Common problems/issues

Program crashes on login node with message Killed

When running commands or editing files on the login node, users may notice that their processes end abruptly with the error message Killed. Processes with names such as a.out, matlab, etc., are automatically killed on the login node because they may consume excessive computational resources. Unfortunately, this also means that benign processes, such as editing a file with the word matlab as part of its name could also be killed.

Solution: Request an interactive session on a compute node (qsub -I), and then run the application/command.

Home or scratch directories are sluggish or unresponsive

The /home and /scratch directories can become slow/unresponsive when a user (or several users) read/write large amounts of data to these directories. When this happens, all users are affected as these filesystems are shared by all nodes of the cluster.

To avoid this issue, keep in mind the following:

  1. Never use the /home directory as the working directory for jobs that read/write data. If too many jobs read/write data to the /home directory, it can render the cluster unusable by all users. Copy any input data to one of the /scratch directories and use that /scratch directory as the working directory for jobs. Periodically move important data back to the /home directory.

  2. Try to use /local_scratch whenever possible. Unlike /home or the /scratch directories, which are shared by all nodes, each node has its own /local_scratch directory. It is much faster to read/write data to /local_scratch, and doing so will not affect other users. (see example [here])(https://www.palmetto.clemson.edu/palmetto/userguide_howto_choose_right_filesystem.html).

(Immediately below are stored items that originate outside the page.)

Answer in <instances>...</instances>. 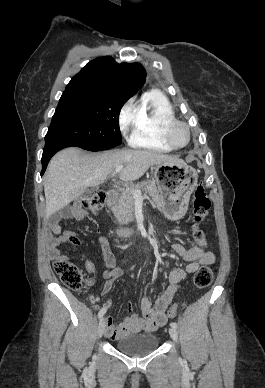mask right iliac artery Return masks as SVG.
Listing matches in <instances>:
<instances>
[{
	"mask_svg": "<svg viewBox=\"0 0 265 388\" xmlns=\"http://www.w3.org/2000/svg\"><path fill=\"white\" fill-rule=\"evenodd\" d=\"M105 313H106V309L105 308L101 309L98 313V318L101 319Z\"/></svg>",
	"mask_w": 265,
	"mask_h": 388,
	"instance_id": "right-iliac-artery-1",
	"label": "right iliac artery"
}]
</instances>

For MacOS user, first time login to Palmetto

@@@@@@@@@@@@@@@@@@@@@@@@@@@@@@@@@@@@@@@@@@@@@@@@@@@@@@@@@@@ @ WARNING: REMOTE HOST IDENTIFICATION HAS CHANGED! @ @@@@@@@@@@@@@@@@@@@@@@@@@@@@@@@@@@@@@@@@@@@@@@@@@@@@@@@@@@@ IT IS POSSIBLE THAT SOMEONE IS DOING SOMETHING NASTY! Someone could be eavesdropping on you right now (man-in-the-middle attack)! It is also possible that a host key has just been changed. The fingerprint for the RSA key sent by the remote host is SHA256:Z2WLGvz7vX2t9VPap6ITwS3cBlCafN69FoIm8wmmF6g. Please contact your system administrator. Add correct host key in /Users/abcd/.ssh/known_hosts to get rid of this message. Offending RSA key in /Users/abcd/.ssh/known_hosts: 1 RSA host key for login.palmetto.clemson.edu has changed and you have requested strict checking. Host key verification failed.

Resolution: type one of the following command into the terminal before login to Palmetto (Note the number must match with the given key):

$ sed -i '1d' ~/.ssh/known_hosts

$ perl -pi -e 's/\Q$_// if ($. == 1);' ~/.ssh/known_hosts

Error when creating conda environment after loading anaconda module

If error occurs, please try the following command:

$ export LD_PRELOAD=""